You might discover that they know what they’re doing and have a plan. That’s great!
You might also discover that the goals themselves are unclear in some fashion. That’s great, too! This gives you a chance to clarify what the business needs, and perhaps re-state the outcomes so that your report can move in the right direction.
- Trouble: Someone struggling will try to keep the objectives vague. They’ll probably misunderstand the larger context, or stay focused on activity rather than outcomes.
- Different: If they’re clear on their outcomes, if they can handle objections that come up, it’s probably best to give them some room to operate.
Maybe there are good objectives, but they’re more of the “three-month” variety, and you want to make sure things are under control TODAY. Tell your report that you’re concerned about the change in process, but you want to give their idea a chance (don’t do this if that’s not true, okay?). Set a mini-objective with a hard deadline in a much shorter timeframe and ask them if they can hit that with their process.
If they’re confident, and they succeed, then great. Your company’s process has just improved. If they fail, then you haven’t risked the whole objective, and your report has learned that their confidence might need some tempering.
- Trouble: People unsure of themselves will fight against black-and-white, done or not done type of short-term goals. They’ll resist committing and come up with excuses.
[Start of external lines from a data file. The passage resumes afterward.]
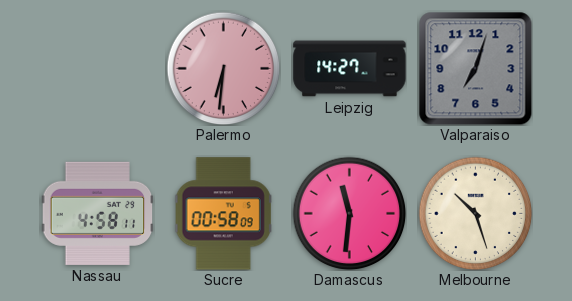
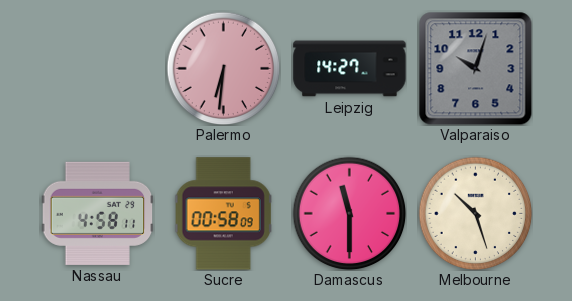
Valparaiso: 7:03 -> 10:03
Damascus: 11:31 -> 11:30
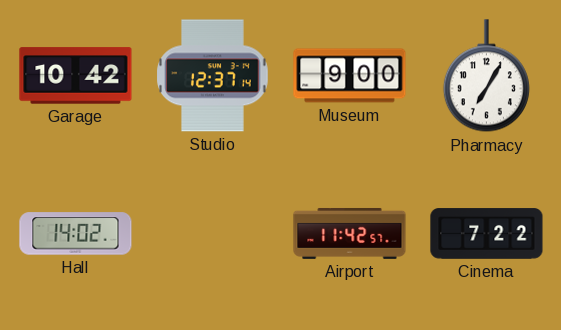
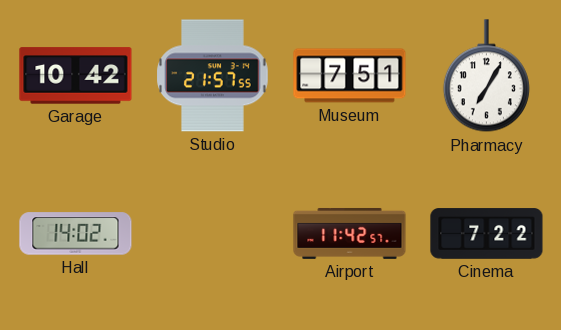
Studio: 12:37 -> 21:57
Museum: 9:00 -> 7:51
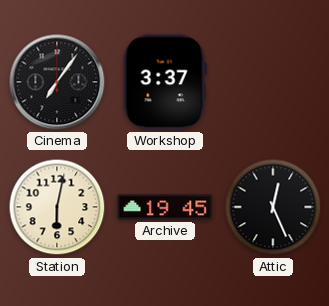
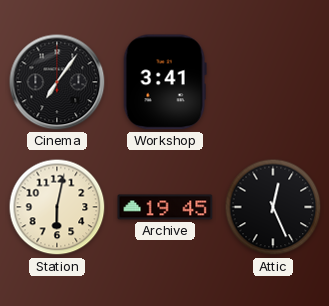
Workshop: 3:37 -> 3:41
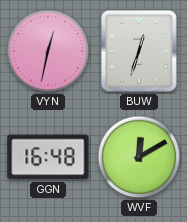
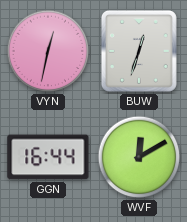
GGN: 16:48 -> 16:44
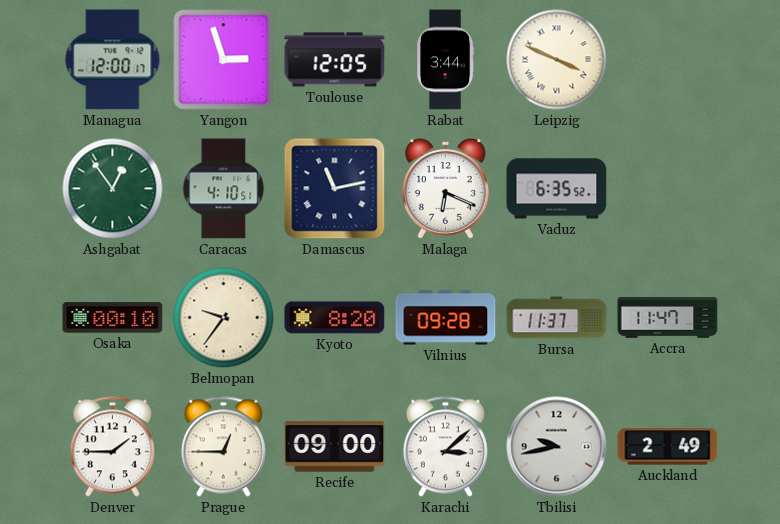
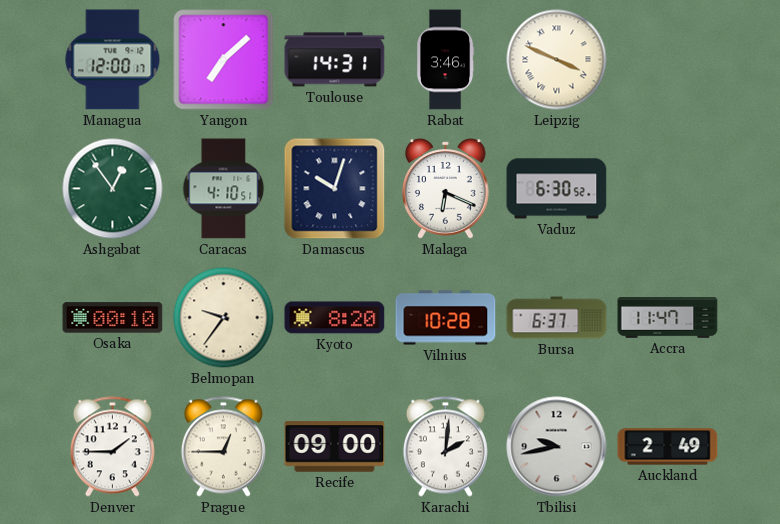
Yangon: 2:57 -> 7:08
Toulouse: 12:05 -> 14:31
Rabat: 3:44 -> 3:46
Damascus: 11:13 -> 10:03
Vaduz: 6:35 -> 6:30
Vilnius: 09:28 -> 10:28
Bursa: 11:37 -> 6:37
Karachi: 3:08 -> 2:01
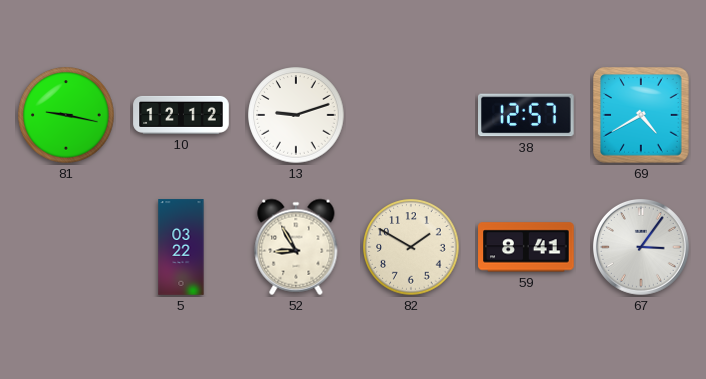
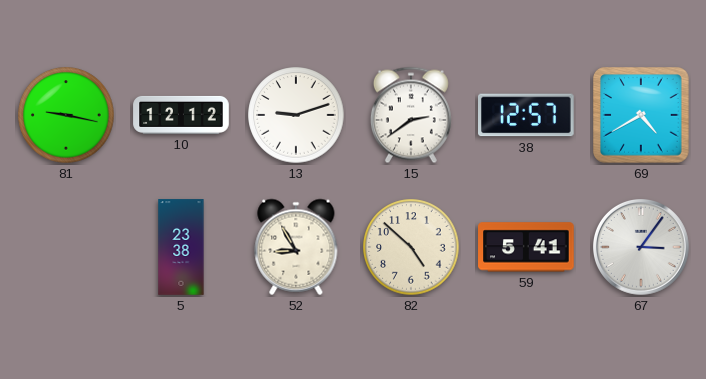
15: none -> 2:39
5: 03:22 -> 23:38
82: 1:50 -> 4:52
59: 8:41 -> 5:41
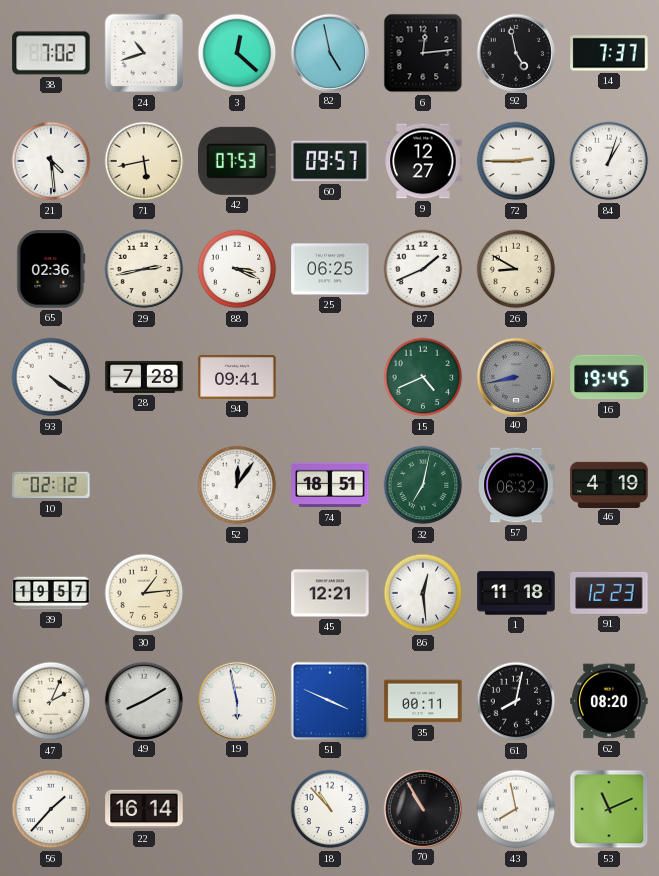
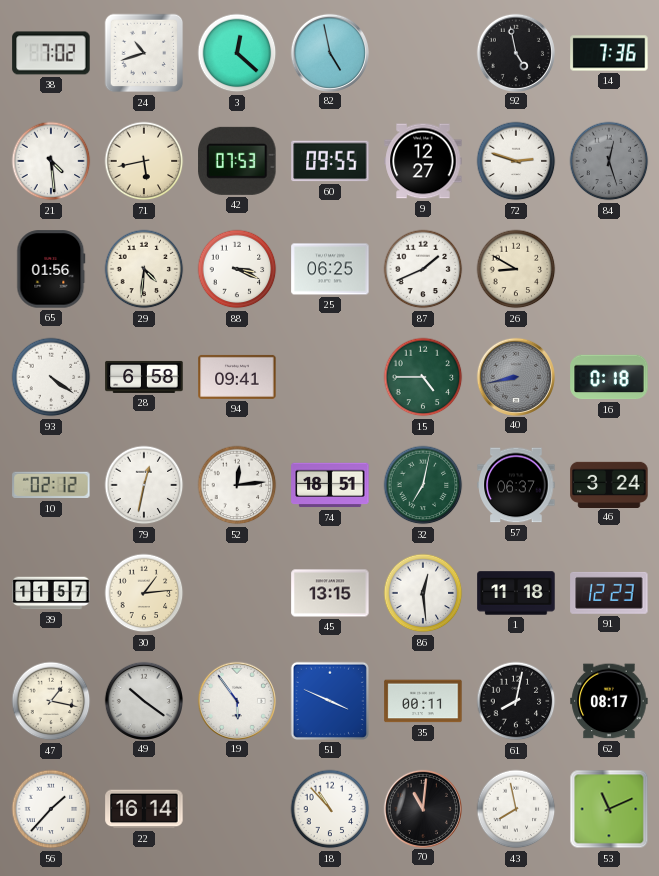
6: 12:14 -> none
14: 7:37 -> 7:36
60: 09:57 -> 09:55
72: 2:45 -> 2:48
84: 1:03 -> 12:27
84 dial: white -> grey
65: 02:36 -> 01:56
29: 2:43 -> 4:31
28: 7:28 -> 6:58
15: 4:41 -> 4:45
16: 19:45 -> 0:18
79: none -> 12:32
52: 12:06 -> 12:14
57: 06:32 -> 06:37
46: 4:19 -> 3:24
39: 19:57 -> 11:57
45: 12:21 -> 13:15
47: 2:04 -> 1:17
49: 8:10 -> 10:21
19: 5:58 -> 5:54
62: 08:20 -> 08:17
70: 10:55 -> 11:01
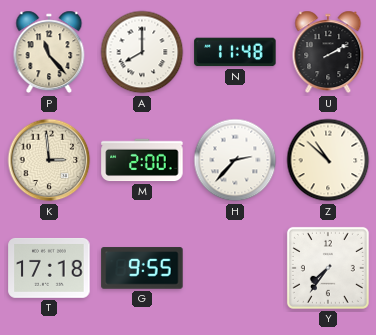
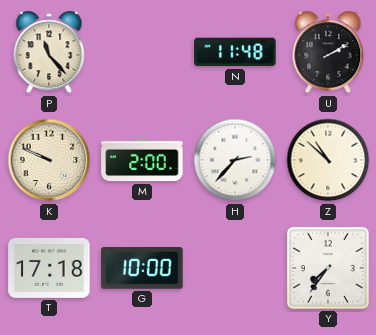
A: 8:00 -> none
K: 2:59 -> 9:49
G: 9:55 -> 10:00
- Different: Somebody who understands your concern and wants to demonstrate they’ve got it will engage in this process. They may negotiate on what the actual terms should be, but they’ll commit to a goal and a quick time-box.
Just Say No
Finally, if you’re deeply concerned, if you just don’t believe that the new process is going to work, it’s reasonable (sometimes) to insist on a given methodology.
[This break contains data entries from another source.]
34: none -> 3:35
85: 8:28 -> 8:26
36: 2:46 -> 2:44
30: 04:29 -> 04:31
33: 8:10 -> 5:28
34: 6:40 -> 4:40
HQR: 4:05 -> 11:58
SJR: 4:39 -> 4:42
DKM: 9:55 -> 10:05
But if you’re going to do this, do it clearly, without pretense. Tell your report that in this case, you simply want things done your way. Of course, with that comes your willingness to take responsibility should things go wrong with the process you’ve insisted on.
And it’s important to understand that every time you do this, you make your company’s culture a bit less empowering and bit less engaging for the people who work there. You are telling your report that you don’t trust their judgement, and that always takes a toll on people.
- Trouble: People who don’t feel up to the task will often take this as a lack of faith in their judgement. They will project their own inadequacies onto you.
- Different: Someone who has the job in hand will understand that they need to earn your confidence. They might point out some potential risks in your method, and they might seek to revisit the issue later, but in the short term they’ll take on your process and go for it.
Whatever You Do, Do It Fast
There’s four tactics that can help you make a quick assessment as to whether or not your local iconoclast is an effective weirdo, or a disaster waiting to happen. Find out fast, so you can stop worrying about it and move on.